Founded in 1509, Brasenose College has a long and interesting history. These pages provide a brief introduction to the subject, detailing the history of its people and buildings and its customs and traditions. You will even find out where the name Brasenose comes from.
Before the foundation of Brasenose College part of the site was occupied by Brasenose Hall, one of the mediaeval Oxford institutions which began as lodging houses and gradually became more formal places of learning. The transformation of Brasenose Hall into Brasenose College was so smooth that it is difficult to give an exact date to the change.
A quarry in Headington was leased to provide stone for the new buildings on 19 June 1509 and this is the year which Brasenose keeps as its foundation. The royal Charter which established the body of Principal and Fellows is dated 15 January 1511/12. It established a College to be called 'The King's Hall and College of Brasenose' (in this sense Brasenose Hall still exists) for the study of sophistry, logic, philosophy and, above all, theology.
The founders of Brasenose College were Sir Richard Sutton, a lawyer, and William Smyth, Bishop of Lincoln. Both were from the north west and the College has retained strong links with Cheshire and Lancashire throughout its history. The Bishop provided for the expenses of the building and the lawyer acquired the property for the site.
There may not have been any undergraduates at all in the beginning, but at the end of the first hundred years there were 28 fellows and 87 undergraduates. Three of the early fellows gained notoriety, at least locally. One of them, William Eley, was at the execution of Thomas Cranmer in 1556, and is recorded as having disputed with him whilst he was actually burning at the stake. Another, named William Sutton, kept the wife of a Chipping Norton tradesman in a love nest, leading to an open fight with the constables of the town. We do not know what Roland Messenger, the very first Bursar, did, but each new fellow had to swear not to admit him to the College for more than one day; new fellows continued to swear this for over three hundred years.
During the first half of the seventeenth century Brasenose suffered recurring financial problems and by the 1640s the College was very poor and deeply in debt, owing £1,400 to tradesmen. These problems had not been solved when the Civil War began and Charles I made Oxford his headquarters.

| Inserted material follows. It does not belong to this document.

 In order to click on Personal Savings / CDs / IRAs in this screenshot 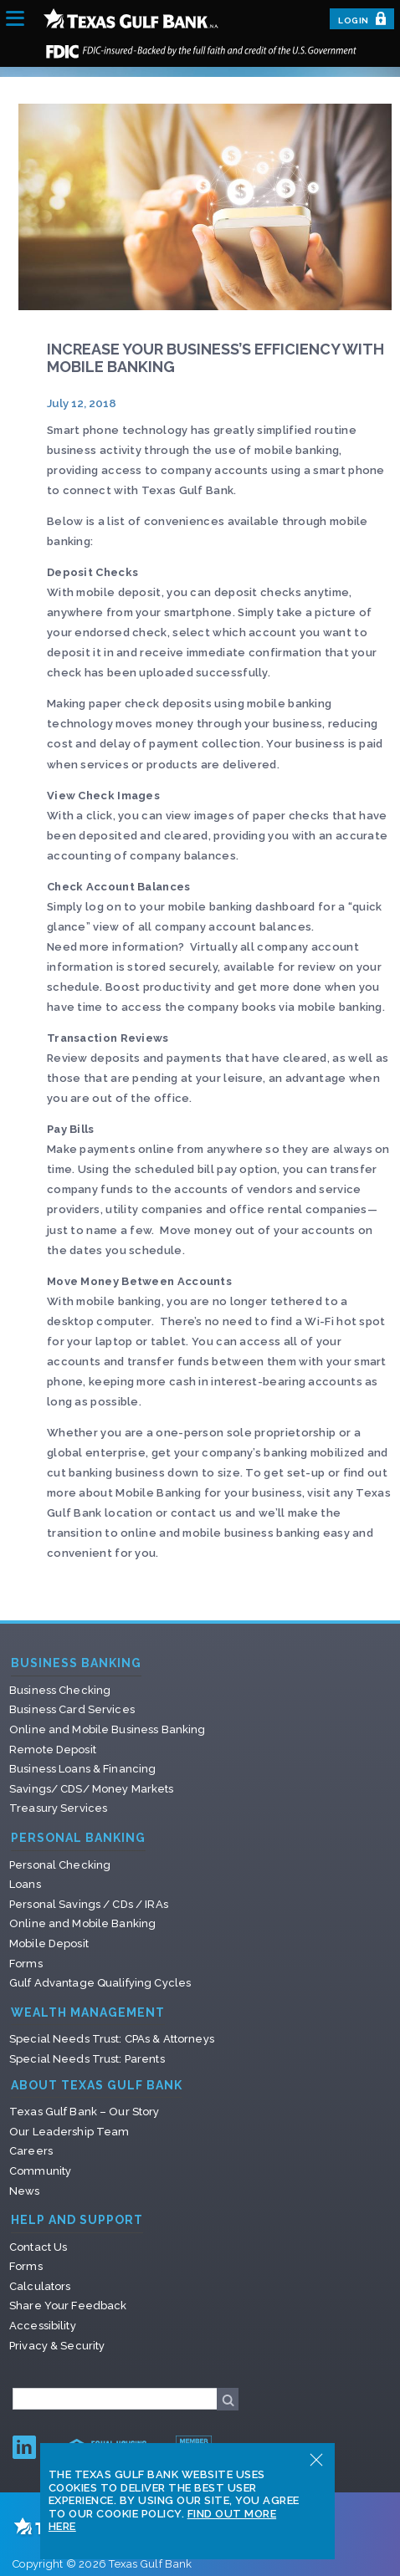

The city became an armed camp and academic life more or less ceased. Although Brasenose had hitherto had a Puritan reputation it joined the other colleges in supporting the king, giving up most of the silver for the war effort. When the Parliamentary authorities finally took over the University the Principal of Brasenose, Samuel Radcliffe, was one of those who refused to recognize their authority. He ignored orders expelling him from his position and remained defiant to the end, dying in the Principal's Lodgings six months later.
The eighteenth century was the period of the drunken Oxford undergraduate and the prosperous Brasenose fellow. Most of Oxford was Jacobite in sympathy, supporting the ousted royal line of James II after the Glorious Revolution of 1688, and Brasenose was no exception, having a strongly Jacobite Principal between 1710 and 1745 in Robert Shippen. He was described as 'a worldly man, having no small stock of confidence and nothing of letters, having wheedled himself into the affections of the great part of the College who expected to live easy under him without prosecution of studies'.

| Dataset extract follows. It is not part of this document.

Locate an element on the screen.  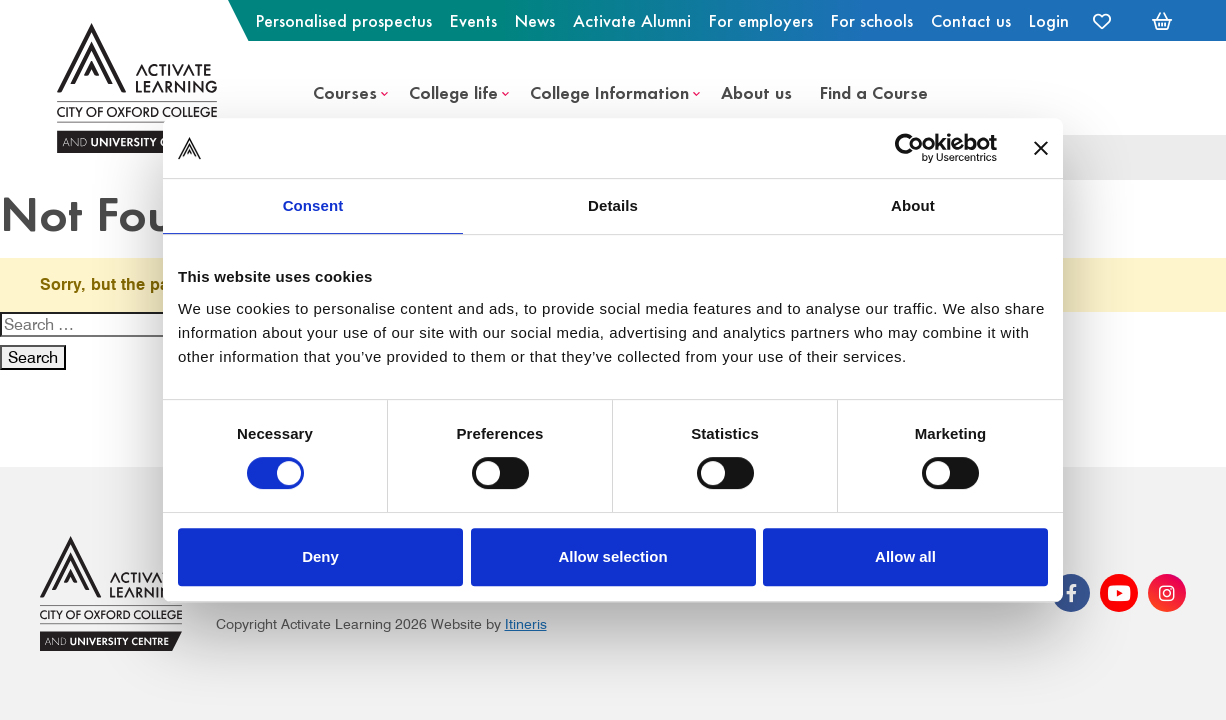 About [tab] is located at coordinates (913, 205).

By this time the College had the reputation of being one of the wealthiest in Oxford and it had become the college of the country gentry, a place where the sons of gentlemen got a modicum of education and did a great deal of horse racing and fox hunting. However, the wealth was unfairly divided. From early days part of the revenue from the granting of leases by the College had been divided between the Principal and the six senior fellows, resulting in many complaints by the junior fellows, who could barely scratch a living. Of course the solution was for the juniors to reform the position when they became seniors, but somehow when they were promoted they seemed to lose their sense of the iniquity of the system. By the eighteenth century disputes between junior and senior fellows were the principal feature of College politics, hardly surprising when the senior fellows were earning five times as much as the juniors. The gap was to widen still further before the mid nineteenth century parliamentary reforms of the University.
Before the nineteenth century organized games were not usual for undergraduates; indeed some were actively forbidden. The growth of sport in Oxford was mostly due to the influence of the public schools. Rowing came first, followed by cricket. Brasenose was an early leader in Oxford sport and in the nineteenth century it acquired a great sporting reputation, rowing head of the river for many years and at one stage providing no fewer than eight members of the University cricket team. The greatest change in the history of the College took place in 1971, when the statutes were changed to allow the admission of women. The first woman lecturer was appointed in 1972 and the first women undergraduates arrived in 1974.